Je ne reviendrai pas sur tous les dispositifs proposés. Les deux rapporteurs et vous-même, madame la ministre, les avez fort bien exposés.
J’ai retenu, madame la ministre, une de vos déclarations à la presse : « il n’y aura pas de couperet mais il y aura l’ouverture dans les universités de semestres de rebond ».
Comme vous l’avez donc compris, mon groupe et moi-même saluons cette refonte de la première année d’études de santé.
Toutefois, nous sommes inquiets et demandons des garanties sur la mise en œuvre de cette refonte.
Nous demandons notamment des garanties sur l’organisation pédagogique de cette année commune.

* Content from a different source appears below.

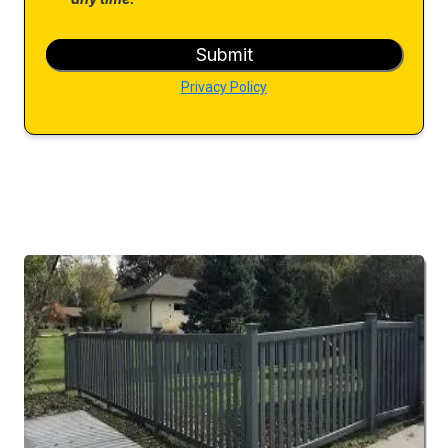
Submit
Privacy Policy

Un nouveau programme commun aux études médicales, odontologiques, pharmaceutiques et de sage-femme est à élaborer.
Le défi est de conserver le niveau actuel et les spécificités de chaque filière. Ce sujet nourrit de vives inquiétudes chez les étudiants en pharmacie. Nous avons d’ailleurs déposé un amendement d’appel relayant leurs interrogations.
Dans son rapport, le professeur Bach propose un programme identique pendant le premier semestre, portant sur les matières fondamentales. Les modules spécifiques à chaque filière seraient introduits au cours du second semestre.

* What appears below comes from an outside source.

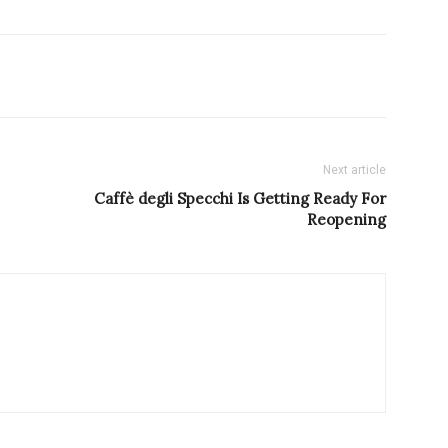
Next article
Caffè degli Specchi Is Getting Ready For
Reopening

Il préconise surtout que ce programme commun soit établi par les commissions pédagogiques nationales des trois filières et le conseil de perfectionnement des sages-femmes. Quelle est votre position, madame la ministre, sur ce sujet ?
Nous demandons de même des garanties sur l’organisation des quatre concours et la validation des connaissances. Ces concours seront-ils organisés par université ? Chaque étudiant sera-t-il libre de choisir le nombre de concours qu’il présentera ?

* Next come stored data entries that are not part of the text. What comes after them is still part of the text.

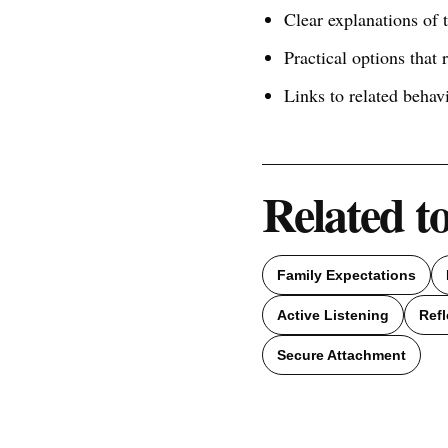
Clear explanations of
Practical options that 
Links to related behav
Related t
Family Expectations
Active Listening
Refl
Secure Attachment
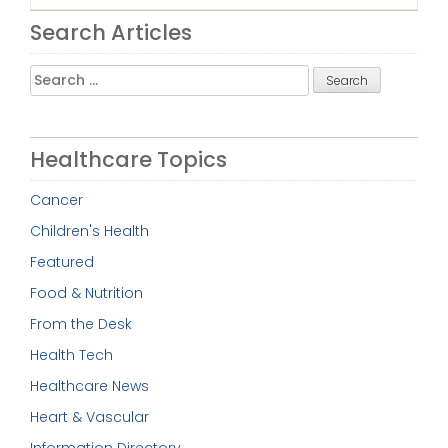
Search Articles
Search
for:
Healthcare Topics
Cancer
Children's Health
Featured
Food & Nutrition
From the Desk
Health Tech
Healthcare News
Heart & Vascular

Nous demandons des garanties sur la mise en place de moyens et de supports éducatifs suffisants.
L’accueil de tous les étudiants dans les locaux universitaires actuels des UFR médicales et pharmaceutiques paraît déjà problématique. Le recours aux nouvelles technologies et aux supports numériques dans la perspective d’un enseignement à distance est évoqué. L’envisagez-vous, madame la ministre ?
Vous misez également sur une meilleure orientation des futurs bacheliers et sur une information de ces derniers à propos de la difficulté et de la longueur des études de santé. Comment cela s’organisera-t-il concrètement ? Il est question d’entretiens préalables, de journée nationale d’information dans les lycées et d’opérations « portes ouvertes » dans les facultés. Qu’en sera-t-il ?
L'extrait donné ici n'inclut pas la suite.